JurnalLugas.Com – PT RANS Entertainment Indonesia Tbk (RANS) mulai mengarahkan transformasi bisnis menuju model usaha yang lebih berkelanjutan.
Perusahaan yang baru resmi melantai di Bursa Efek Indonesia (BEI) itu kini fokus memperbesar kontribusi bisnis non-media sekaligus mengurangi ketergantungan terhadap popularitas pendirinya, Raffi Ahmad dan Nagita Slavina.
Direktur Utama RANS, Nagita Slavina, mengatakan perubahan strategi tersebut telah dijalankan secara bertahap dalam beberapa tahun terakhir.
Menurutnya, langkah itu menjadi bagian dari upaya membangun fondasi bisnis yang lebih kuat untuk jangka panjang.
“Strategi ini dilakukan agar perusahaan tidak terus bergantung pada figur kami sebagai pendiri,” ujar Nagita dalam konferensi pers di Jakarta, Jumat (10/7/2026).
Kontribusi Bisnis Non-Media Terus Meningkat
Transformasi yang dilakukan mulai menunjukkan hasil.
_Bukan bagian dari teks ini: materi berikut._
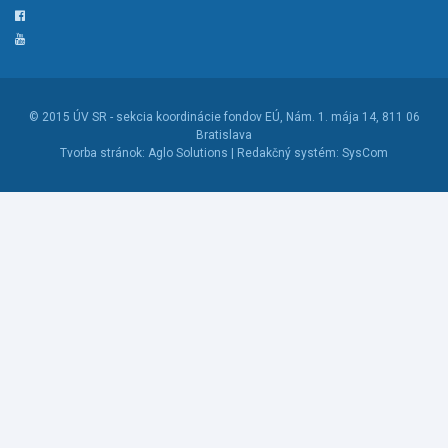
Facebook
YouTube
© 2015
ÚV SR - sekcia koordinácie fondov EÚ
, Nám. 1. mája 14, 811 06
Bratislava
Tvorba stránok:
Aglo Solutions |
Redakčný systém:
SysCom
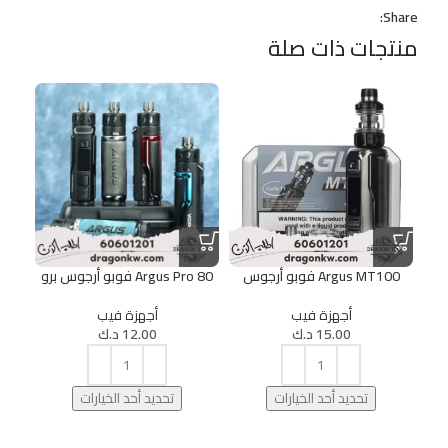
Share:
منتجات ذات صلة
10%
Argus MT100 فوبو أرجوس
Argus Pro 80 فوبو أرجوس برو
أجهزة فيب
أجهزة فيب
15.00
د.ك
12.00
د.ك
تحديد أحد الخيارات
تحديد أحد الخيارات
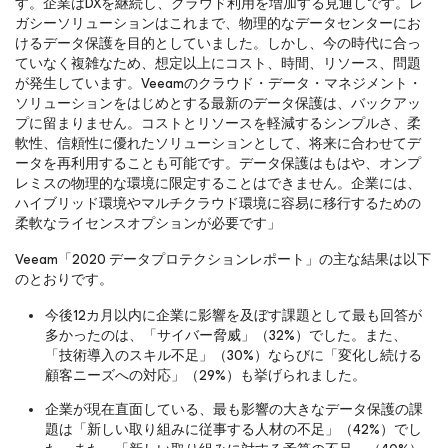
す。企業はDXを継続し、クラウド利用を増加する見通しです。レ
ガシーソリューションはこれまで、物理的なデータセンターにお
けるデータ保護を目的としていました。しかし、今の時代に合っ
ていなく複雑なため、想定以上にコスト、時間、リソース、問題
が発生しています。Veeamのクラウド・データ・マネジメント・
ソリューションをはじめとする最新のデータ保護は、バックアッ
プに留まりません。コストとリソースを軽減するシンプルさ、柔
軟性、信頼性に優れたソリューションとして、将来に合わせてデ
ータを再利用することも可能です。データ保護はもはや、オンプ
レミスの物理的な環境に限定することはできません。企業には、
ハイブリッド環境やマルチクラウド環境に容易に移行するための
柔軟なライセンスオプションが必要です」
Veeam「2020 データプロテクションレポート」の主な結果は以下
のとおりです。
今後12カ月以内に企業に影響を及ぼす課題として最も回答が
多かったのは、「サイバー脅威」（32%）でした。また、
「技術導入のスキル不足」（30%）ならびに「変化し続ける
顧客ニーズへの対応」（29%）も挙げられました。
企業が現在直面している、最も影響の大きなデータ保護の課
題は「新しい取り組みに従事する人材の不足」（42%）でし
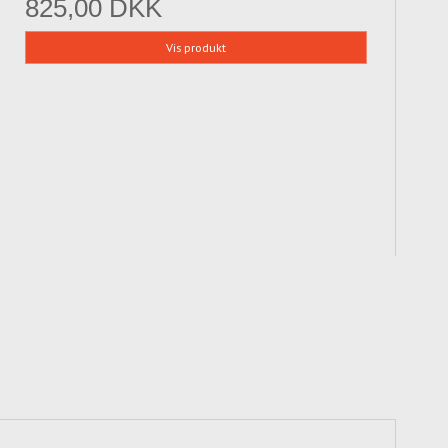
825,00 DKK
Vis produkt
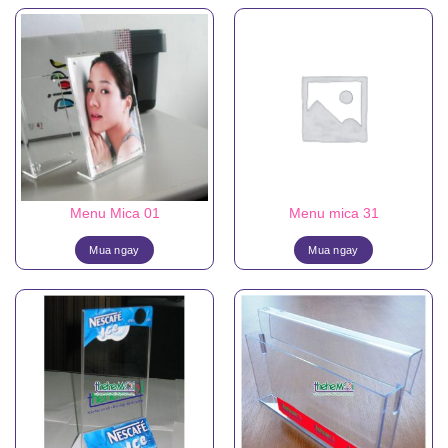
Menu Mica 01
Menu mica 31
Mua ngay
Mua ngay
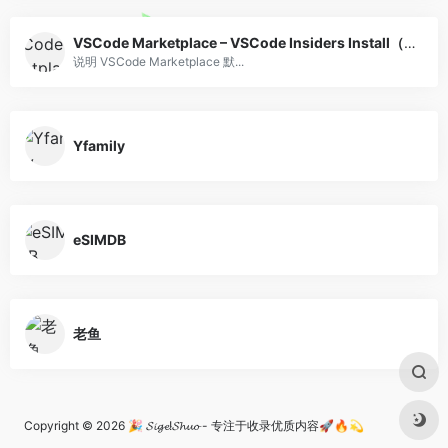
VSCode Marketplace – VSCode Insiders Install（Script）
说明 VSCode Marketplace 默...
Yfamily
eSIMDB
老鱼
Copyright © 2026
🎉 𝓢𝓲𝓰𝓮!𝓢𝓱𝓾𝓸 - 专注于收录优质内容🚀🔥💫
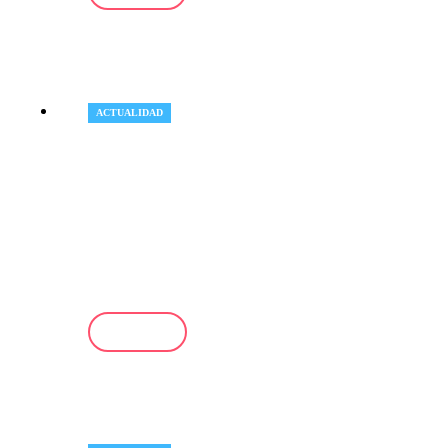
ACTUALIDAD
Naciones
Unidas alerta del
rápido crecimiento de la trata
de personas para obligarlas a
cometer estafas en línea
LEER +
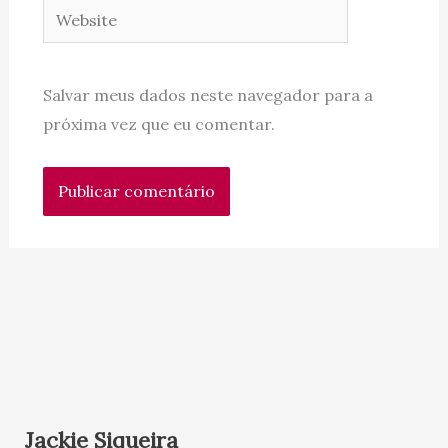
Website
Salvar meus dados neste navegador para a
próxima vez que eu comentar.
Jackie Siqueira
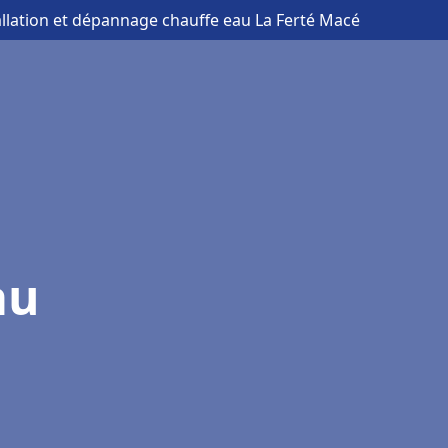
allation et dépannage chauffe eau La Ferté Macé
au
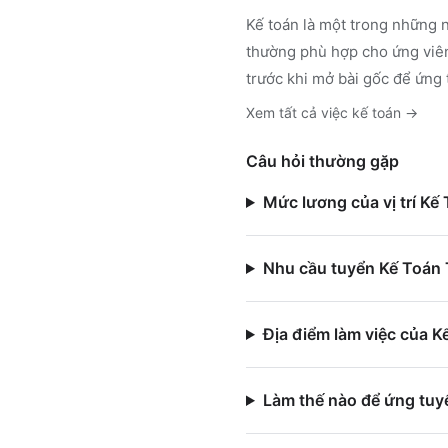
Kế toán
là một trong những n
thường phù hợp cho ứng viên
trước khi mở bài gốc để ứng 
Xem tất cả việc
kế toán
→
Câu hỏi thường gặp
Mức lương của vị trí Kế
Nhu cầu tuyển Kế Toán 
Địa điểm làm việc của 
Làm thế nào để ứng tu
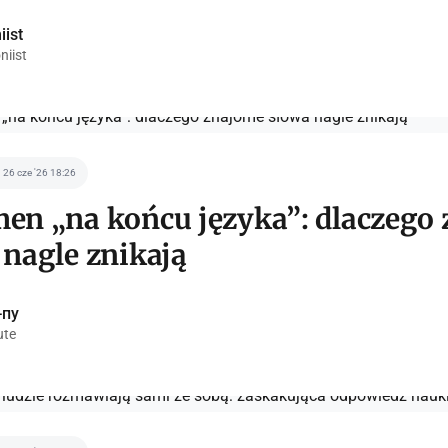
iist
niist
26 cze '26 18:26
en „na końcu języka”: dlaczego
 nagle znikają
-пу
ute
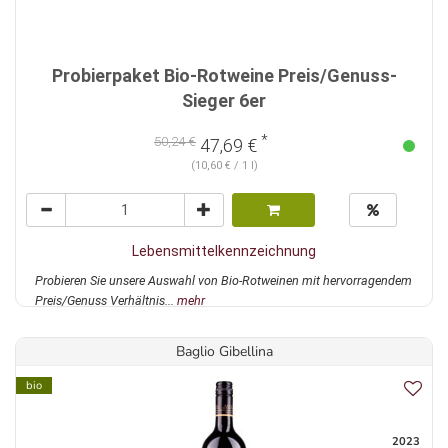
Probierpaket Bio-Rotweine Preis/Genuss-
Sieger 6er
*
50,24 €
47,69 €
(10,60 € / 1 l)
Lebensmittelkennzeichnung
Probieren Sie unsere Auswahl von Bio-Rotweinen mit hervorragendem
Preis/Genuss Verhältnis...
mehr
Baglio Gibellina
bio
2023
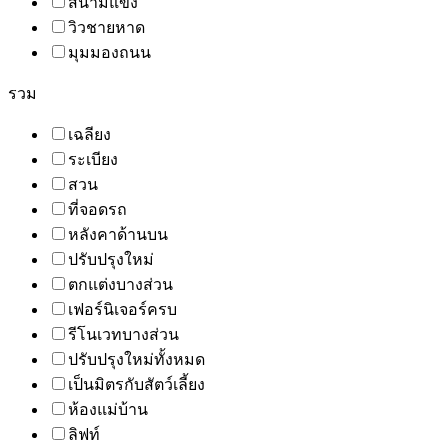
สนามแข่ง
วิวชายหาด
มุมมองถนน
รวม
เฉลียง
ระเบียง
สวน
ที่จอดรถ
หลังคาด้านบน
ปรับปรุงใหม่
ตกแต่งบางส่วน
เฟอร์นิเจอร์ครบ
รีโนเวทบางส่วน
ปรับปรุงใหม่ทั้งหมด
เป็นมิตรกับสัตว์เลี้ยง
ห้องแม่บ้าน
ลิฟท์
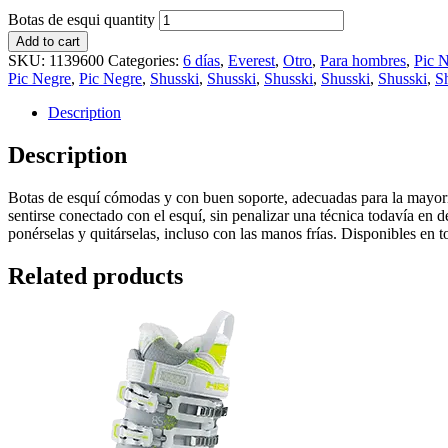
Botas de esqui quantity
Add to cart
SKU:
1139600
Categories:
6 días
,
Everest
,
Otro
,
Para hombres
,
Pic 
Pic Negre
,
Pic Negre
,
Shusski
,
Shusski
,
Shusski
,
Shusski
,
Shusski
,
S
Description
Description
Botas de esquí cómodas y con buen soporte, adecuadas para la mayoría 
sentirse conectado con el esquí, sin penalizar una técnica todavía en 
ponérselas y quitárselas, incluso con las manos frías. Disponibles en to
Related products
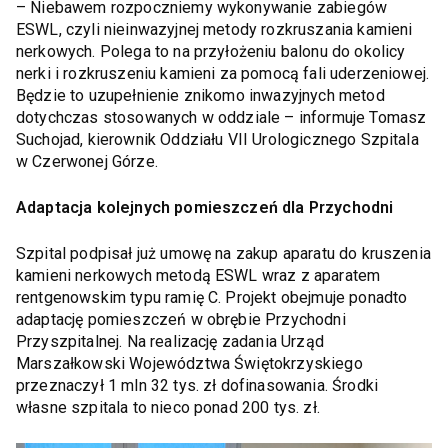
– Niebawem rozpoczniemy wykonywanie zabiegów
ESWL, czyli nieinwazyjnej metody rozkruszania kamieni
nerkowych. Polega to na przyłożeniu balonu do okolicy
nerki i rozkruszeniu kamieni za pomocą fali uderzeniowej.
Będzie to uzupełnienie znikomo inwazyjnych metod
dotychczas stosowanych w oddziale – informuje Tomasz
Suchojad, kierownik Oddziału VII Urologicznego Szpitala
w Czerwonej Górze.
Adaptacja kolejnych pomieszczeń dla Przychodni
Szpital podpisał już umowę na zakup aparatu do kruszenia
kamieni nerkowych metodą ESWL wraz z aparatem
rentgenowskim typu ramię C. Projekt obejmuje ponadto
adaptację pomieszczeń w obrębie Przychodni
Przyszpitalnej. Na realizację zadania Urząd
Marszałkowski Województwa Świętokrzyskiego
przeznaczył 1 mln 32 tys. zł dofinasowania. Środki
własne szpitala to nieco ponad 200 tys. zł.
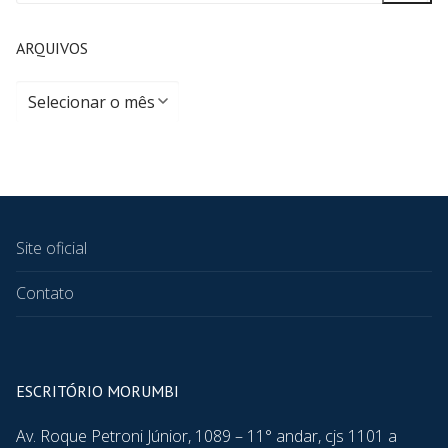
ARQUIVOS
Site oficial
Contato
ESCRITÓRIO MORUMBI
Av. Roque Petroni Júnior, 1089 – 11° andar, cjs 1101 a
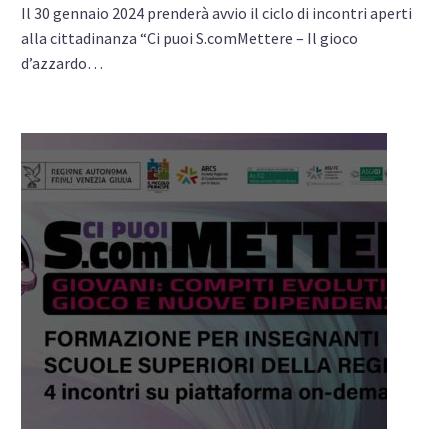
Il 30 gennaio 2024 prenderà avvio il ciclo di incontri aperti
alla cittadinanza “Ci puoi S.comMettere – Il gioco
d’azzardo…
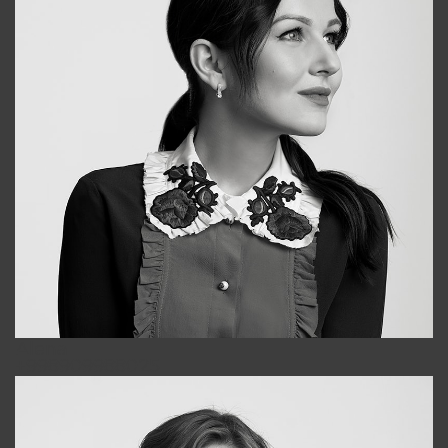
Alena
+998909988025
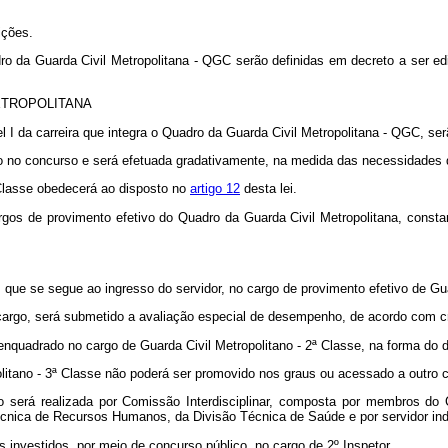
ições.
o da Guarda Civil Metropolitana - QGC serão definidas em decreto a ser edi
ETROPOLITANA
el I da carreira que integra o Quadro da Guarda Civil Metropolitana - QGC, se
o no concurso e será efetuada gradativamente, na medida das necessidades 
 Classe obedecerá ao disposto no
artigo 12
desta lei.
rgos de provimento efetivo do Quadro da Guarda Civil Metropolitana, const
s que se segue ao ingresso do servidor, no cargo de provimento efetivo de Gua
o cargo, será submetido a avaliação especial de desempenho, de acordo com c
á enquadrado no cargo de Guarda Civil Metropolitano - 2ª Classe, na forma do
politano - 3ª Classe não poderá ser promovido nos graus ou acessado a outro 
rtigo será realizada por Comissão Interdisciplinar, composta por membros
Técnica de Recursos Humanos, da Divisão Técnica de Saúde e por servidor ind
es investidos, por meio de concurso público, no cargo de 2º Inspetor.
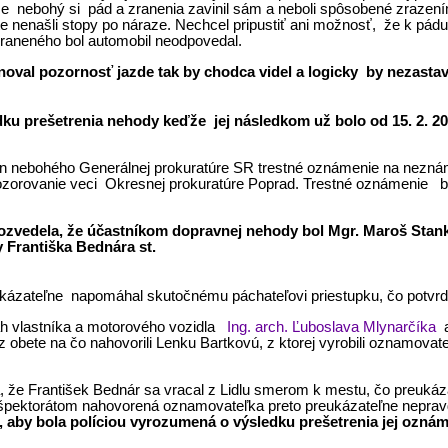
 že nebohý si pád a zranenia zavinil sám a neboli spôsobené zrazen
te nenašli stopy po náraze. Nechcel pripustiť ani možnosť, že k pád
 zraneného bol automobil neodpovedal.
oval pozornosť jazde tak by chodca videl a logicky by nezastavil
dku prešetrenia nehody keďže jej následkom už bolo od 15. 2. 2
yn nebohého Generálnej prokuratúre SR trestné oznámenie na neznáme
zorovanie veci Okresnej prokuratúre Poprad. Trestné oznámenie bo
dozvedela, že účastníkom dopravnej nehody bol Mgr. Maroš Sta
 Františka Bednára st.
reukázateľne napomáhal skutočnému páchateľovi priestupku, čo potvr
ťah vlastníka a motorového vozidla
Ing. arch. Ľuboslava Mlynarčíka
 z obete na čo nahovorili Lenku Bartkovú, z ktorej vyrobili oznamova
 že František Bednár sa vracal z Lidlu smerom k mestu, čo preukáz
inšpektorátom nahovorená oznamovateľka preto preukázateľne neprav
 aby bola políciou vyrozumená o výsledku prešetrenia jej oznám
Jika pada 2023 pendapatan dari aktivitas brand ambassador masih menyumbang sekitar 24 persen, maka pada 2025 porsinya berhasil ditekan menjadi sekitar 14 persen.
Sebaliknya, lini usaha di luar media justru tumbuh signifikan. Sepanjang 2025, sekitar 51,76 persen total pendapatan perseroan berasal dari bisnis non-media, mulai dari pengembangan intellectual property (IP), penyelenggaraan event hingga berbagai sektor kreatif lainnya.
RANS juga akan mempercepat pengembangan produk berbasis hak kekayaan intelektual serta pemanfaatan teknologi artificial intelligence (AI) untuk mendukung ekspansi bisnis.
Pendapatan Turun, Strategi Jangka Panjang Tetap Berjalan
Berdasarkan laporan keuangan perusahaan, pendapatan RANS memang mengalami penurunan dalam tiga tahun terakhir.
Pada 2024, pendapatan tercatat sekitar Rp410,50 miliar, lebih rendah dibandingkan tahun sebelumnya yang mencapai Rp437,81 miliar. Penurunan kembali terjadi pada 2025 menjadi sekitar Rp353,38 miliar.
Laba bersih perusahaan sempat meningkat pada 2024 sebelum akhirnya terkoreksi pada 2025. Manajemen menilai kondisi tersebut merupakan konsekuensi dari proses transformasi bisnis yang tengah berlangsung.
Intellectual Property Jadi Pilar Utama
Komisaris Utama RANS, Darwin Cyril Noerhadi, menilai pengembangan intellectual property menjadi aset strategis yang akan menentukan masa depan industri kreatif.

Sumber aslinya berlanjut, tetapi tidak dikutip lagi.